|
Best Practices when replacing a Disk On Module for the Intel® SSR212MA Storage System
The Disk On Module (DOM) installed in the Intel® SSR212MA Storage System contains the boot strap, boot loader and boot files for the system and is essential to the system’s correct operation.
It is possible, that a DOM becomes faulty during the life time of a storage system and needs to be replaced. A replacement DOM can be obtained through the Intel® Warranty Process, if the product is still under warranty (3 years from purchase date).
It is important to adhere to the following steps to avoid loss of data on the storage system whilst replacing a DOM, especially if the system is a stand alone unit and not part of a cluster in two- or three way replication.

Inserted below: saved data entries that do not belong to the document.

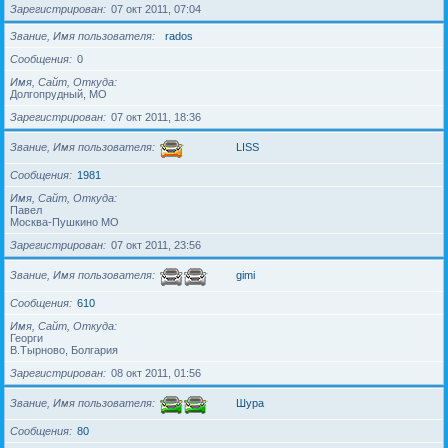
Зарегистрирован
07 окт 2011, 07:04
Звание, Имя пользователя
rados
Сообщения
0
Имя, Сайт, Откуда
Долгопрудный, МО
Зарегистрирован
07 окт 2011, 18:36
Звание, Имя пользователя
LISS
Сообщения
1981
Имя, Сайт, Откуда
Павел
Москва-Пушкино МО
Зарегистрирован
07 окт 2011, 23:56
Звание, Имя пользователя
gimi
Сообщения
610
Имя, Сайт, Откуда
Георги
В.Тырново, Болгария
Зарегистрирован
08 окт 2011, 01:56
Звание, Имя пользователя
Шура
Сообщения
80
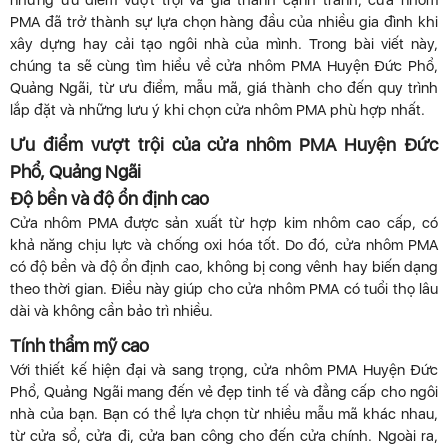
những ưu điểm vượt trội và giá thành cạnh tranh, cửa nhôm
PMA đã trở thành sự lựa chọn hàng đầu của nhiều gia đình khi
xây dựng hay cải tạo ngôi nhà của mình. Trong bài viết này,
chúng ta sẽ cùng tìm hiểu về cửa nhôm PMA Huyện Đức Phổ,
Quảng Ngãi, từ ưu điểm, mẫu mã, giá thành cho đến quy trình
lắp đặt và những lưu ý khi chọn cửa nhôm PMA phù hợp nhất.
Ưu điểm vượt trội của cửa nhôm PMA Huyện Đức
Phổ, Quảng Ngãi
Độ bền và độ ổn định cao
Cửa nhôm PMA được sản xuất từ hợp kim nhôm cao cấp, có
khả năng chịu lực và chống oxi hóa tốt. Do đó, cửa nhôm PMA
có độ bền và độ ổn định cao, không bị cong vênh hay biến dạng
theo thời gian. Điều này giúp cho cửa nhôm PMA có tuổi thọ lâu
dài và không cần bảo trì nhiều.
Tính thẩm mỹ cao
Với thiết kế hiện đại và sang trọng, cửa nhôm PMA Huyện Đức
Phổ, Quảng Ngãi mang đến vẻ đẹp tinh tế và đẳng cấp cho ngôi
nhà của bạn. Bạn có thể lựa chọn từ nhiều mẫu mã khác nhau,
từ cửa sổ, cửa đi, cửa ban công cho đến cửa chính. Ngoài ra,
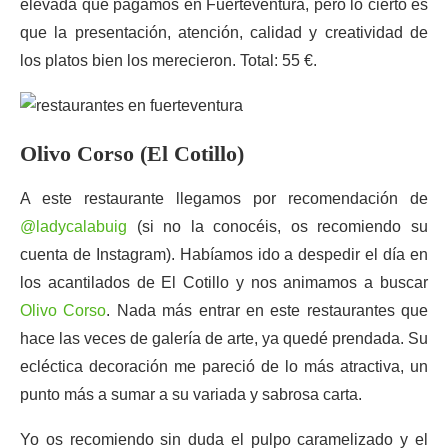
elevada que pagamos en Fuerteventura, pero lo cierto es
que la presentación, atención, calidad y creatividad de
los platos bien los merecieron. Total: 55 €.
Olivo Corso (El Cotillo)
A este restaurante llegamos por recomendación de
@ladycalabuig
(si no la conocéis, os recomiendo su
cuenta de Instagram). Habíamos ido a despedir el día en
los acantilados de El Cotillo y nos animamos a buscar
Olivo Corso
. Nada más entrar en este restaurantes que
hace las veces de galería de arte, ya quedé prendada. Su
ecléctica decoración me pareció de lo más atractiva, un
punto más a sumar a su variada y sabrosa carta.
Yo os recomiendo sin duda el pulpo caramelizado y el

During the DOM replacement and until the new DOM is working and configured, you must not remove or replace any of the hard disk drives that are in the system. The drives are part of the Raid array. Removing or replacing them during a DOM replacement, whilst the DOM is faulty, or whilst restoring the DOM configuration may result in data loss. Regular backups minimize the risk of data loss.
It is strongly recommended to backup the SSM and Management Group configuration after the system is configured for the first time and at any time changes are applied. Regular backups of the DOM configuration are also recommended prior to a potential SSM failure.
Backup of the SSM Configuration provides the capability to save the SSM configuration file for use to restore in case of an SSM failure.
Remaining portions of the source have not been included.